IMO training never ends! 

I spend individual time every day with each dog...some crazy-hectic days it may only be 2-10 minute sessions of sits/downs/recalls/fetch/leave-it - and some group learning (like at mealtimes) most days it is more involved and with more thought...
I have a 10 week old and 4.5 year old and an 10 year old...

Evan said it well - it really is just a matter of degree...most of us just want well behaved dogs that are a joy to live with and to spend time with...every now and again you find a dog that you just 'click with' and you cannot stop from teaching them more and more - to communicate more and more fully....before you know it you are keeping journals and dreaming of training exercises...

When Liberty came into my life I had no intention of competing, but I just _loved_ working with her...she was so animated, responsive and loved to learn...it was kind of like...wow!

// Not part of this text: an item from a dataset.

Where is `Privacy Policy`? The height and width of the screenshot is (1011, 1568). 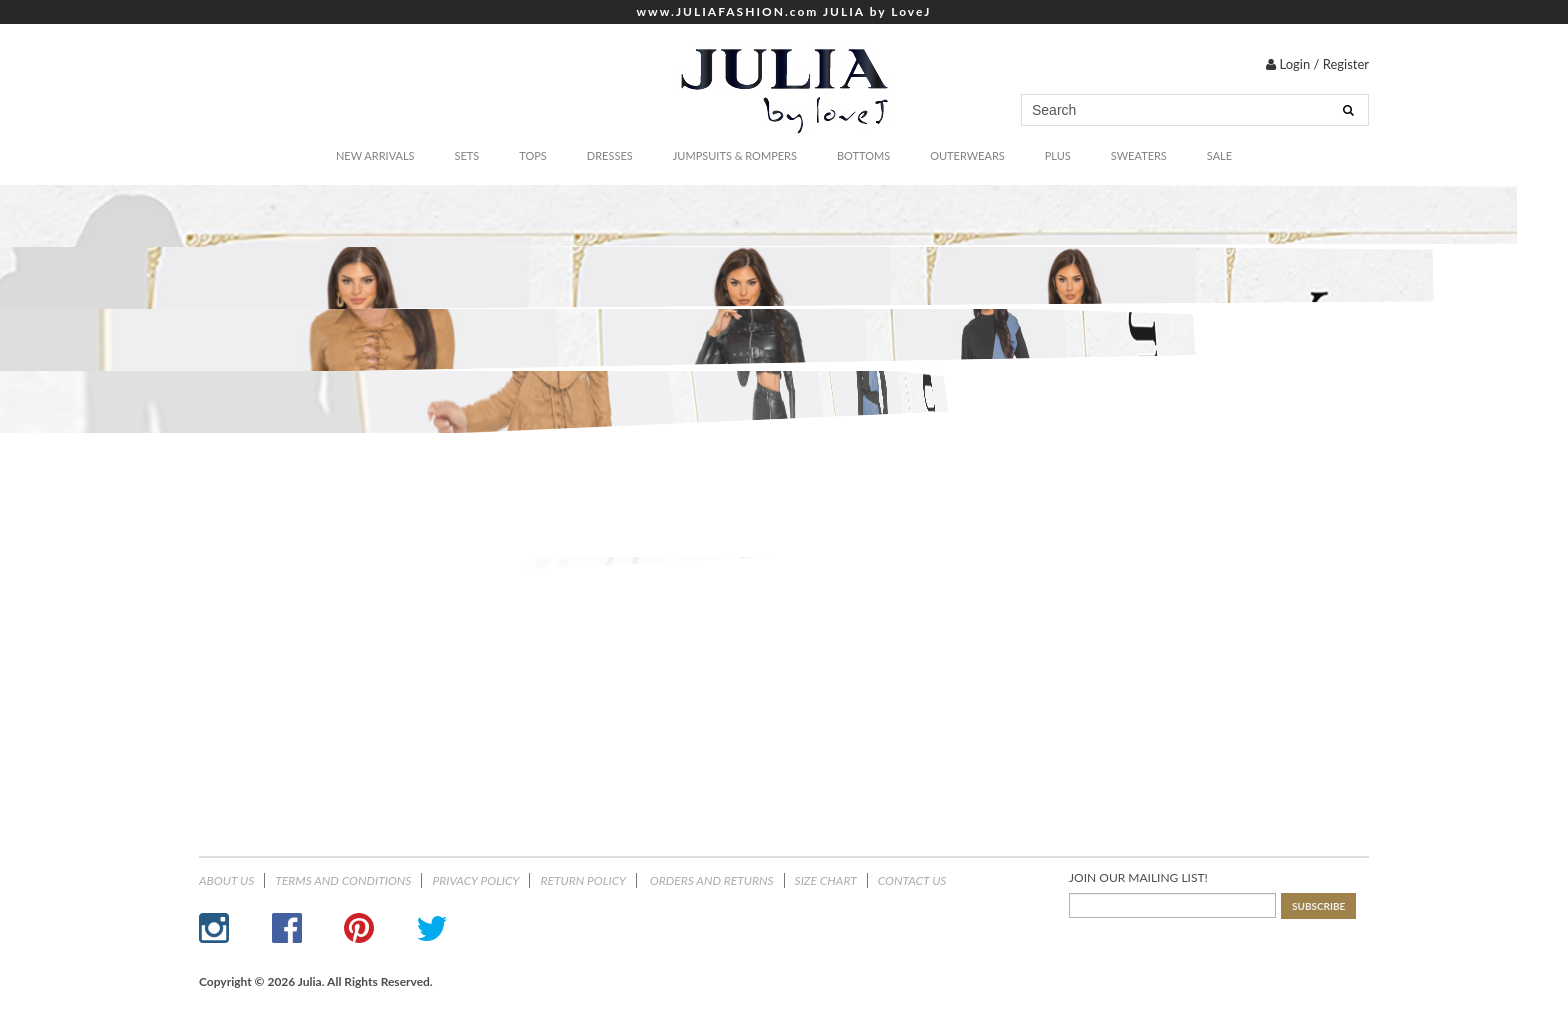 Privacy Policy is located at coordinates (475, 880).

She learned 'this'..I wonder if she can learn 'that'?? ....before you know it we were in the ring...


----------



## Dinsdale (Feb 26, 2008)

Thanks, all.
Food for thought for sure.


----------



## dancingstorm (May 5, 2008)

I spend two hours a day 'dedicated' training with joshua & summer this is split into 4 sessions. The dogs are trained seperately. I also go to training club 4 times a week. Josh has slightly more intensive training as he is now entering obedience competitions. But the most important thing is that we have fun ! we also finish our training sessions with a game. :wavey:


----------